Thirdly, those who drive a wedge between the historical Jesus and the historical worshipping church frequently ignore or seriously diminish the usefulness of the Acts of the Apostles. This book is the second volume to the Gospel of Luke, a work that narrates the life and ministry of Jesus. At the beginning of the second book, the Acts of the Apostles, Peter declared that ‘God has made him both Lord and Christ, this Jesus whom you crucified’ (Acts 2:36). In other words, Luke the author of the Gospel and the Acts allows us to hear from Peter the continuity between the pre-crucified Jesus and the post-Easter one, whom he now declares to be the object of worship and obedience.

The book of Acts plays a critical role in the New Testament, since it serves as a bridge between the pre-crucified Jesus and early Christianity.

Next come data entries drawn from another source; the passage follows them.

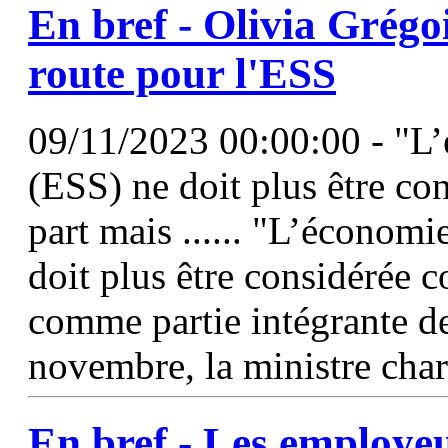
En bref - Olivia Grégoi
route pour
l'ESS
09/11/2023 00:00:00 - "L’é
(ESS) ne doit plus être c
part mais ...... "L’économie
doit plus être considérée
comme partie intégrante d
novembre, la ministre char
En bref - Les employe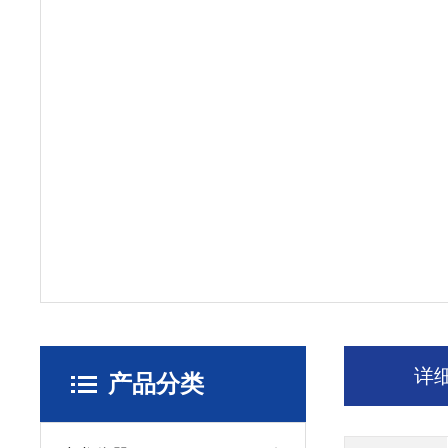
详
产品分类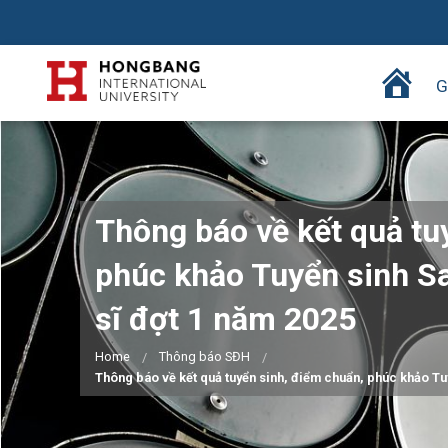
T
G
r
a
n
g
c
Thông báo về kết quả tu
h
ủ
phúc khảo Tuyển sinh Sa
sĩ đợt 1 năm 2025
Home
Thông báo SĐH
Thông báo về kết quả tuyển sinh, điểm chuẩn, phúc khảo Tuy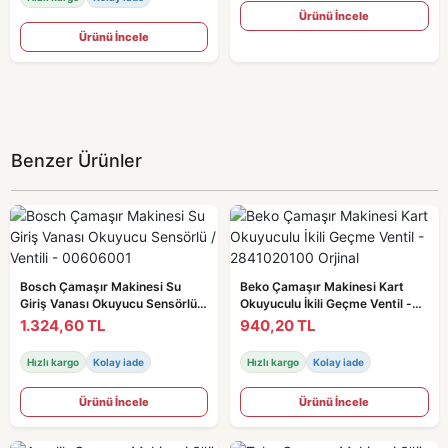
Ürünü İncele
Ürünü İncele
Benzer Ürünler
Bosch Çamaşır Makinesi Su
Beko Çamaşır Makinesi Kart
Giriş Vanası Okuyucu Sensörlü /
Okuyuculu İkili Geçme Ventil -
Ventili - 00606001
2841020100 Orjinal
1.324,60 TL
940,20 TL
Hızlı kargo
Kolay iade
Hızlı kargo
Kolay iade
Ürünü İncele
Ürünü İncele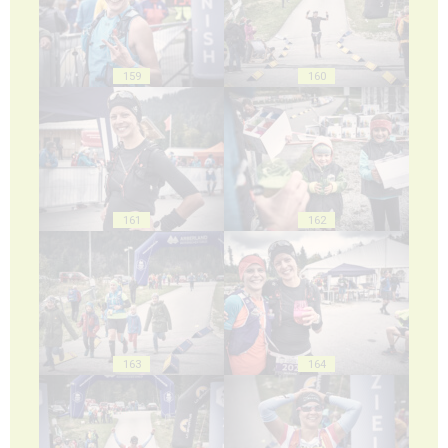
159
160
161
162
163
164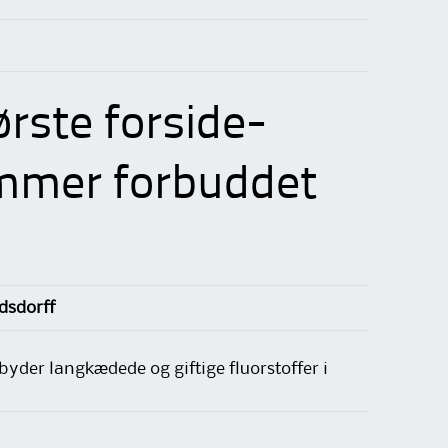
ørste forside-
ommer forbuddet
dsdorff
yder langkædede og giftige fluorstoffer i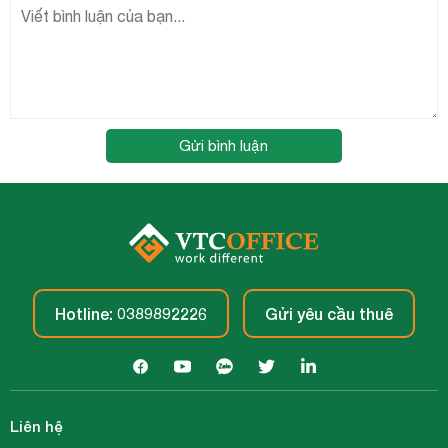
Gửi bình luận
Hotline: 0389892226
Gửi yêu cầu thuê
Liên hệ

At the beginning of Luke-Acts the author claims his two books are dependent on written sources handed to him by those who were from the beginning ‘eyewitnesses’ (of Jesus) and ‘ministers of the word’ (the original disciples-become-apostles). To disregard Luke-Acts and its account of the continuity between the pre-crucifixion Jesus and the proclamation of Christ after Easter by the apostles is, in effect, to call into question the integrity of this author. This is an unsustainable option, however, since again and again by cross-checking he can be shown to be observant, competent and honest.

The Logic of History

To engage in nothing buttery about the pre-crucifixion Jesus is to run away from the logic of history. Since immediately after Jesus’s death his followers proclaimed him to be Messiah and Lord, prayed to him to ‘come back’, and sang hymns to him, we cannot escape reality by diminishing and redefining him as nothing but a rabbi or prophet or reformer or some other lesser figure. Simple historical cause-and-effect considerations and chronological closeness demand other answers about the identity and mission of this Jesus. This is not a matter of unthinking dogma or blind faith (of which Christians are sometimes guilty), but of hard facts and inescapable reality. There must have been something very substantial about the pre-crucifixion Jesus to establish the trajectory of continuity that proceeded so quickly into early Christianity.

Long ago Johannes Weiss asked, ‘How could belief in [Jesus’s] Messiahship emerge as an entirely new phenomenon if he himself had not provided the impulse for it?’ On grounds of historical probability, the idea that Jesus was the Messiah must have derived from Jesus himself.